Normalement, tous les collègues concernés sont identifiés. Néanmoins, si vous avez été oublié(e), contactez-nous.

À ce jour, le rattrapage obtenu par le SUPAP-FSU a bénéficié à 1 156 collègues vacataires.

Dans le détail, 1 029 collègues ont bénéficié du rattrapage 2019, 1 156 pour 2018, 818 pour 2017. Pour le rattrapage versé ce mois d'octobre, 625 collègues seront concernés pour l'année 2016 et 567 pour l'année 2015.

La DRH a identifié quelques dizaines d'anomalies liées à des situations complexes qui seront régularisées d'ici la fin d'année sur les paies d'octobre-novembre-décembre.

D'autres collègues anciennement vacataires entre 2015 et 2018, mais n'ayant pas travaillé en 2019, peuvent encore bénéficier de ce rattrapage à condition d'effectuer au moins une vacation d'ici le 31 décembre 2019.

LES DEMANDES DU SUPAP-FSU POUR L'AVENIR

Cette opération de rattrapage rétroactif est évidemment une belle victoire obtenue par notre syndicat pour 1 156 collègues vacataires, avec à la clé un remboursement de plusieurs milliers d'euros pour la majorité d'entre eux, mais cela n'est pas suffisant.

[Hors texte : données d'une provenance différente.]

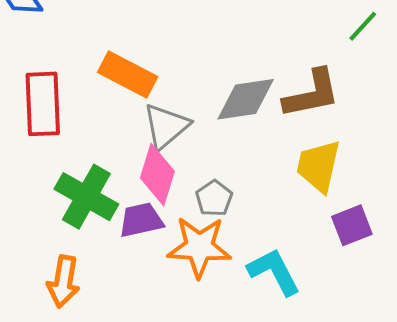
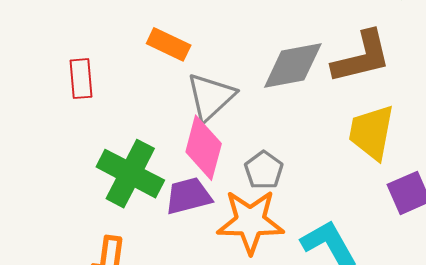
orange rectangle: (128, 75) -> (169, 44), size x0.7
red rectangle: (43, 104) -> (81, 79), size x0.6

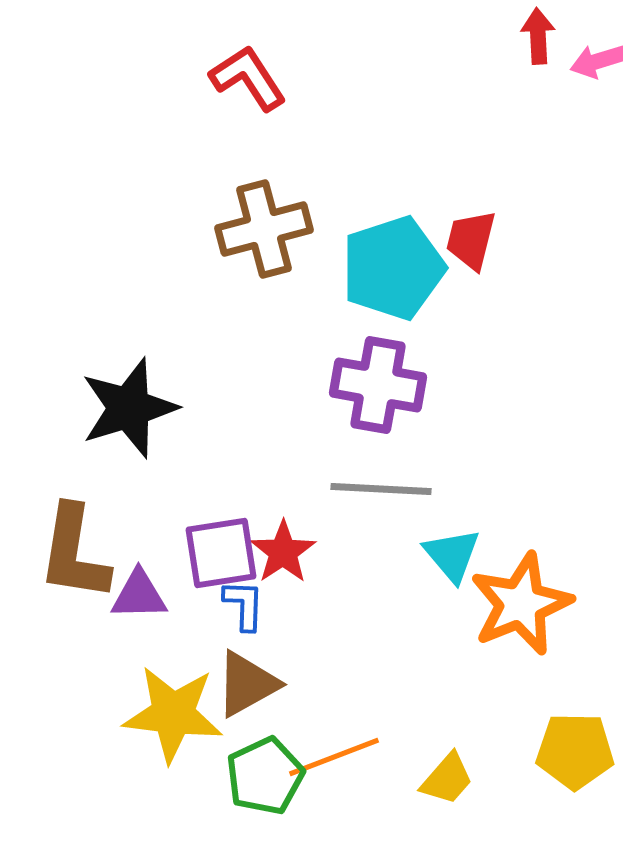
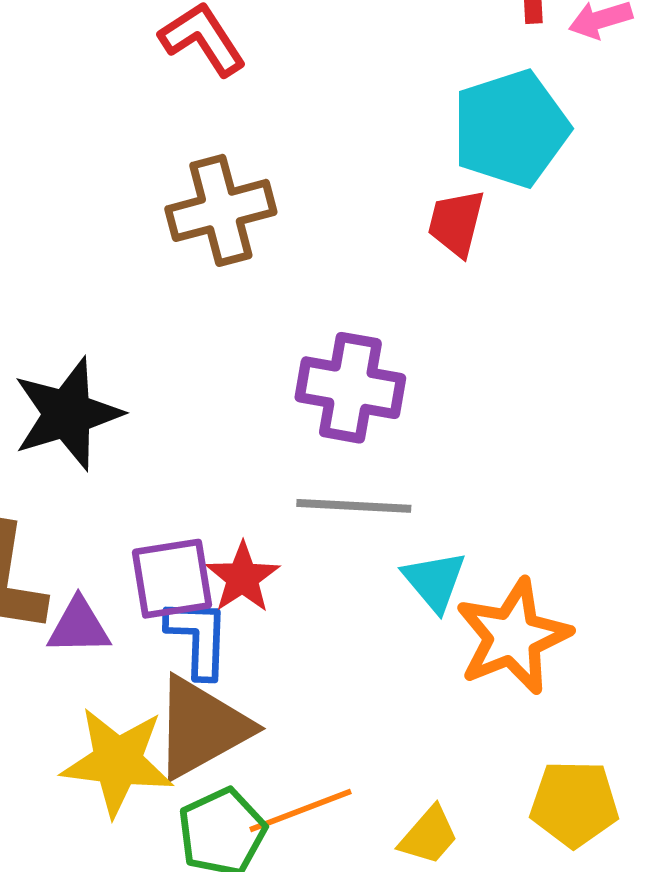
cyan pentagon: (393, 268) -> (511, 129), moved
blue L-shape: (244, 605) -> (198, 638), size x1.4
brown triangle: (247, 684) -> (202, 728), size x1.4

Notre organisation syndicale demande :

  • La contractualisation des gardiens "faux vacataires" en postes fixes à l'année. Rappelons que l'emploi de vacataires sur des postes permanents  est illégal !
  • L'augmentation du taux de vacation pour les "vrais vacataires" effectuant des remplacements occasionnels. La Ville a les moyens de rémunérer ses agents au dessus du minimum légal !
  • Une intervention rapide sur le logiciel de paie pour faire apparaître le taux de vacation. Les collègues doivent pouvoir lire facilement leur fiche de paie et vérifier que la paie reçue reflète bien le nombre d’heures effectuées !
  • L'envoi des attestations employeur la semaine suivant la demande de l'agent. Il est inadmissible de devoir attendre parfois plus de deux mois pour recevoir ce document indispensable pour bénéficier de l'indemnisation du chômage ! Pour cela, la Ville doit recruter les personnels nécessaires.